One of the greatest enamellers working today is Anita Porchet. The Frenchwoman is pulled pillar to post by the likes of Vacheron Constantin, Chanel, Piaget and Jaquet Droz – all keen to capitalise on the huge value imbued by her artistry. Just look for the tiny “AP” initials at five o’clock. Her tutor was Suzanne Rohr, a legend in her own lifetime, now working exclusively for Patek Philippe.
The “art” has been put back into Cartier too, with Richemont Group’s flagship brand converting an 18th century farmhouse near its watch atelier in La Chaux-de-Fonds into a five storey hothouse of mixed media creativity. From champlevé and cloisonné to the more unusual crafts of wood marquetry and even filigree – which dates back to 3000BC and creates patterns using twisted and hammered gold wires – it has all been gathered under this one roof, with the purpose of preserving these more esoteric crafts.

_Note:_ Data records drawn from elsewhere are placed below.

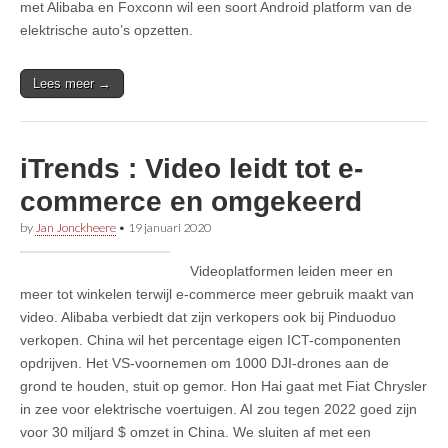
met Alibaba en Foxconn wil een soort Android platform van de
elektrische auto’s opzetten.
Lees meer →
iTrends : Video leidt tot e-
commerce en omgekeerd
by
Jan Jonckheere
•
19 januari 2020
Videoplatformen leiden meer en
meer tot winkelen terwijl e-commerce meer gebruik maakt van
video. Alibaba verbiedt dat zijn verkopers ook bij Pinduoduo
verkopen. China wil het percentage eigen ICT-componenten
opdrijven. Het VS-voornemen om 1000 DJI-drones aan de
grond te houden, stuit op gemor. Hon Hai gaat met Fiat Chrysler
in zee voor elektrische voertuigen. AI zou tegen 2022 goed zijn
voor 30 miljard $ omzet in China. We sluiten af met een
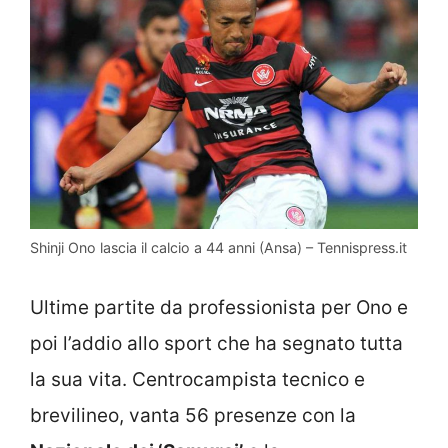
Shinji Ono lascia il calcio a 44 anni (Ansa) – Tennispress.it
Ultime partite da professionista per Ono e
poi l’addio allo sport che ha segnato tutta
la sua vita. Centrocampista tecnico e
brevilineo, vanta 56 presenze con la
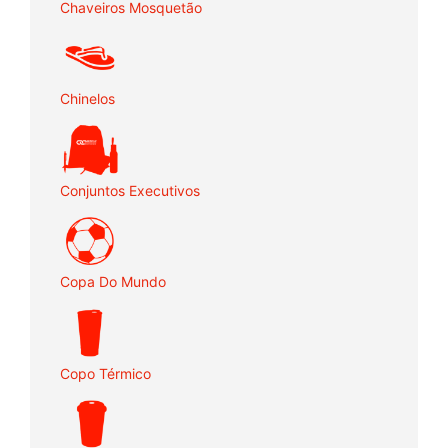
Chaveiros Mosquetão
Chinelos
Conjuntos Executivos
Copa Do Mundo
Copo Térmico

“Most did not exist any more, so we had to recreate them,” explains Pierre Rainero, Cartier’s image and style director. “We want to bring beautiful objects to our clients, and to the public, but also to keep this craftsmanship alive for as long as possible.” As long as the crowds continue to throng both Baselworld and Art Basel, there’s no reason why it shouldn’t thrive.